▶ **Problem details**:
The listing below must be reproduced in full, exactly as written.

•••

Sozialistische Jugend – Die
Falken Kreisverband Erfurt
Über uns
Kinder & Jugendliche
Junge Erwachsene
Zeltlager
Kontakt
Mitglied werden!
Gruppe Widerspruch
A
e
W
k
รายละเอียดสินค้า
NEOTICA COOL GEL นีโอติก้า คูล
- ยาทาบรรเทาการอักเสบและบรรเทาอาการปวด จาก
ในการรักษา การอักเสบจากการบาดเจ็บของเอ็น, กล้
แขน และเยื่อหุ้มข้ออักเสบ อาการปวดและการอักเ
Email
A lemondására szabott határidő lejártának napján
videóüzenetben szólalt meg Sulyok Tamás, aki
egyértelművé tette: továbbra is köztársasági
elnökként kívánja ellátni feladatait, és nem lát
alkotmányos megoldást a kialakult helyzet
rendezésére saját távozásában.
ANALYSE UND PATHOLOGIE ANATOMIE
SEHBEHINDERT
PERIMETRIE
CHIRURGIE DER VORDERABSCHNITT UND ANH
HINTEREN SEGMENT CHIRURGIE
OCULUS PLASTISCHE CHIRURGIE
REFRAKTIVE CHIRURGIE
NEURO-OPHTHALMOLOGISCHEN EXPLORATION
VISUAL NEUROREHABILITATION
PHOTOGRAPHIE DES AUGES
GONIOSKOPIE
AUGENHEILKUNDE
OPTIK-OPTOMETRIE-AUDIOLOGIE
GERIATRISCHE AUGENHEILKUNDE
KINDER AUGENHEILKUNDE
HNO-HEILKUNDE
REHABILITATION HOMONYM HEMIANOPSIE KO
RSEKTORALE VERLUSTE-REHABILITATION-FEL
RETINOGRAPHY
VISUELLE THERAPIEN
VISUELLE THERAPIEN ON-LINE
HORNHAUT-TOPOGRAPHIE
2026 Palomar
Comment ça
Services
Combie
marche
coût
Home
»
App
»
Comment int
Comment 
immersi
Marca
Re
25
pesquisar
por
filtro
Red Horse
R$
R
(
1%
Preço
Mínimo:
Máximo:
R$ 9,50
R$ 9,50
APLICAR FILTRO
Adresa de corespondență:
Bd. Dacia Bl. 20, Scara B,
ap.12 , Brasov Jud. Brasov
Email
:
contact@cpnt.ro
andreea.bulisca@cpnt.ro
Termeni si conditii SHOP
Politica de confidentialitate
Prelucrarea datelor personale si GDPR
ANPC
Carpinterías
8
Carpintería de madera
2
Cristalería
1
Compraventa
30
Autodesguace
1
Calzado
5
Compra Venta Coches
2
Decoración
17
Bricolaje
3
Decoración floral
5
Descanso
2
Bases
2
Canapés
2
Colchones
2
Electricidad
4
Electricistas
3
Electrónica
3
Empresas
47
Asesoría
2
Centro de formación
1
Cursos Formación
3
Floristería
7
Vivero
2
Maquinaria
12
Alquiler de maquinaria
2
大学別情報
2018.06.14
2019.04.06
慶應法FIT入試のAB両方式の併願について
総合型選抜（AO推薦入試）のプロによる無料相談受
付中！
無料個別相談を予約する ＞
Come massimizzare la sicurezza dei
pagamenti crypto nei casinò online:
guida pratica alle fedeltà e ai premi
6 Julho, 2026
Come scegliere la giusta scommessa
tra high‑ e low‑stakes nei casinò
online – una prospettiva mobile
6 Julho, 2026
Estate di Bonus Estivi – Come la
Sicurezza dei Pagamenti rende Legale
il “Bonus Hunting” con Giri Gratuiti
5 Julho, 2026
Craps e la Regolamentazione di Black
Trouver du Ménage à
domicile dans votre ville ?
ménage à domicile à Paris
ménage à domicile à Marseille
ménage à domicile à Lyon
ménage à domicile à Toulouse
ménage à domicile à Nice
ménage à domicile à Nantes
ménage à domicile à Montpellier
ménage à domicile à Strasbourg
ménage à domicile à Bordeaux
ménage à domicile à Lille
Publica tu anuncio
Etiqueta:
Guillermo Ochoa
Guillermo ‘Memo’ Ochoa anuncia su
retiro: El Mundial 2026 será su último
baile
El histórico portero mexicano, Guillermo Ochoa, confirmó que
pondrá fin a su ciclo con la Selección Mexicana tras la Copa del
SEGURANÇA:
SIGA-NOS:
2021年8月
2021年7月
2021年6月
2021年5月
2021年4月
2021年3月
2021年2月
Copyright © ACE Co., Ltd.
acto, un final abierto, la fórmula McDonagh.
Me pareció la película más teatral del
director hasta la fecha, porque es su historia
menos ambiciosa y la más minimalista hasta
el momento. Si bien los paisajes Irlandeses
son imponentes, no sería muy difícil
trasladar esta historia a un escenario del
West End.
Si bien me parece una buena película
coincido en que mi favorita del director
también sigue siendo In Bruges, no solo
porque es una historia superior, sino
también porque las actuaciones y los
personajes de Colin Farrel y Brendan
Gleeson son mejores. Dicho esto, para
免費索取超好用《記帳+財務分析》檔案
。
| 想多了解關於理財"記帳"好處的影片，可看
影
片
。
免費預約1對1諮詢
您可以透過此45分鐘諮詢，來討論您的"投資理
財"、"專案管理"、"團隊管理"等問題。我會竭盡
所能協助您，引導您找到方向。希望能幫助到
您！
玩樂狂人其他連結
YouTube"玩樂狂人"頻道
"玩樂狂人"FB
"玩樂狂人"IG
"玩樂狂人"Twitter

•••

▶ **Written solution**:
Sozialistische Jugend – Die
Falken Kreisverband Erfurt
Über uns
Kinder & Jugendliche
Junge Erwachsene
Zeltlager
Kontakt
Mitglied werden!
Gruppe Widerspruch
A
e
W
k
รายละเอียดสินค้า
NEOTICA COOL GEL นีโอติก้า คูล
- ยาทาบรรเทาการอักเสบและบรรเทาอาการปวด จาก
ในการรักษา การอักเสบจากการบาดเจ็บของเอ็น, กล้
แขน และเยื่อหุ้มข้ออักเสบ อาการปวดและการอักเ
Email
A lemondására szabott határidő lejártának napján
videóüzenetben szólalt meg Sulyok Tamás, aki
egyértelművé tette: továbbra is köztársasági
elnökként kívánja ellátni feladatait, és nem lát
alkotmányos megoldást a kialakult helyzet
rendezésére saját távozásában.
ANALYSE UND PATHOLOGIE ANATOMIE
SEHBEHINDERT
PERIMETRIE
CHIRURGIE DER VORDERABSCHNITT UND ANH
HINTEREN SEGMENT CHIRURGIE
OCULUS PLASTISCHE CHIRURGIE
REFRAKTIVE CHIRURGIE
NEURO-OPHTHALMOLOGISCHEN EXPLORATION
VISUAL NEUROREHABILITATION
PHOTOGRAPHIE DES AUGES
GONIOSKOPIE
AUGENHEILKUNDE
OPTIK-OPTOMETRIE-AUDIOLOGIE
GERIATRISCHE AUGENHEILKUNDE
KINDER AUGENHEILKUNDE
HNO-HEILKUNDE
REHABILITATION HOMONYM HEMIANOPSIE KO
RSEKTORALE VERLUSTE-REHABILITATION-FEL
RETINOGRAPHY
VISUELLE THERAPIEN
VISUELLE THERAPIEN ON-LINE
HORNHAUT-TOPOGRAPHIE
2026 Palomar
Comment ça
Services
Combie
marche
coût
Home
»
App
»
Comment int
Comment 
immersi
Marca
Re
25
pesquisar
por
filtro
Red Horse
R$
R
(
1%
Preço
Mínimo:
Máximo:
R$ 9,50
R$ 9,50
APLICAR FILTRO
Adresa de corespondență:
Bd. Dacia Bl. 20, Scara B,
ap.12 , Brasov Jud. Brasov
Email
:
contact@cpnt.ro
andreea.bulisca@cpnt.ro
Termeni si conditii SHOP
Politica de confidentialitate
Prelucrarea datelor personale si GDPR
ANPC
Carpinterías
8
Carpintería de madera
2
Cristalería
1
Compraventa
30
Autodesguace
1
Calzado
5
Compra Venta Coches
2
Decoración
17
Bricolaje
3
Decoración floral
5
Descanso
2
Bases
2
Canapés
2
Colchones
2
Electricidad
4
Electricistas
3
Electrónica
3
Empresas
47
Asesoría
2
Centro de formación
1
Cursos Formación
3
Floristería
7
Vivero
2
Maquinaria
12
Alquiler de maquinaria
2
大学別情報
2018.06.14
2019.04.06
慶應法FIT入試のAB両方式の併願について
総合型選抜（AO推薦入試）のプロによる無料相談受
付中！
無料個別相談を予約する ＞
Come massimizzare la sicurezza dei
pagamenti crypto nei casinò online:
guida pratica alle fedeltà e ai premi
6 Julho, 2026
Come scegliere la giusta scommessa
tra high‑ e low‑stakes nei casinò
online – una prospettiva mobile
6 Julho, 2026
Estate di Bonus Estivi – Come la
Sicurezza dei Pagamenti rende Legale
il “Bonus Hunting” con Giri Gratuiti
5 Julho, 2026
Craps e la Regolamentazione di Black
Trouver du Ménage à
domicile dans votre ville ?
ménage à domicile à Paris
ménage à domicile à Marseille
ménage à domicile à Lyon
ménage à domicile à Toulouse
ménage à domicile à Nice
ménage à domicile à Nantes
ménage à domicile à Montpellier
ménage à domicile à Strasbourg
ménage à domicile à Bordeaux
ménage à domicile à Lille
Publica tu anuncio
Etiqueta:
Guillermo Ochoa
Guillermo ‘Memo’ Ochoa anuncia su
retiro: El Mundial 2026 será su último
baile
El histórico portero mexicano, Guillermo Ochoa, confirmó que
pondrá fin a su ciclo con la Selección Mexicana tras la Copa del
SEGURANÇA:
SIGA-NOS:
2021年8月
2021年7月
2021年6月
2021年5月
2021年4月
2021年3月
2021年2月
Copyright © ACE Co., Ltd.
acto, un final abierto, la fórmula McDonagh.
Me pareció la película más teatral del
director hasta la fecha, porque es su historia
menos ambiciosa y la más minimalista hasta
el momento. Si bien los paisajes Irlandeses
son imponentes, no sería muy difícil
trasladar esta historia a un escenario del
West End.
Si bien me parece una buena película
coincido en que mi favorita del director
también sigue siendo In Bruges, no solo
porque es una historia superior, sino
también porque las actuaciones y los
personajes de Colin Farrel y Brendan
Gleeson son mejores. Dicho esto, para
免費索取超好用《記帳+財務分析》檔案
。
| 想多了解關於理財"記帳"好處的影片，可看
影
片
。
免費預約1對1諮詢
您可以透過此45分鐘諮詢，來討論您的"投資理
財"、"專案管理"、"團隊管理"等問題。我會竭盡
所能協助您，引導您找到方向。希望能幫助到
您！
玩樂狂人其他連結
YouTube"玩樂狂人"頻道
"玩樂狂人"FB
"玩樂狂人"IG
"玩樂狂人"Twitter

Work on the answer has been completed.